■ **WORK TO COMPLETE**:
From the material beneath, pull every line with the word "pueden".

════════════════

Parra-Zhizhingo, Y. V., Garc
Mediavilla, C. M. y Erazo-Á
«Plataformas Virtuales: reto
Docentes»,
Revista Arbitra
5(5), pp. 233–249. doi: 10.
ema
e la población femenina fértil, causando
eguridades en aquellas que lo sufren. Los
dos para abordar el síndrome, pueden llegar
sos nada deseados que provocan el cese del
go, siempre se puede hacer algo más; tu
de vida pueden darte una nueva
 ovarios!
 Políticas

════════════════

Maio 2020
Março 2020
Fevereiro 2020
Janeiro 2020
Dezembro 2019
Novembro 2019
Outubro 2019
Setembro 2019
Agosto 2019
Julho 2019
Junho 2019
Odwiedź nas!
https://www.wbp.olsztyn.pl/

════════════════

■ **PROBLEM SOLUTION**:
dos para abordar el síndrome, pueden llegar
de vida pueden darte una nueva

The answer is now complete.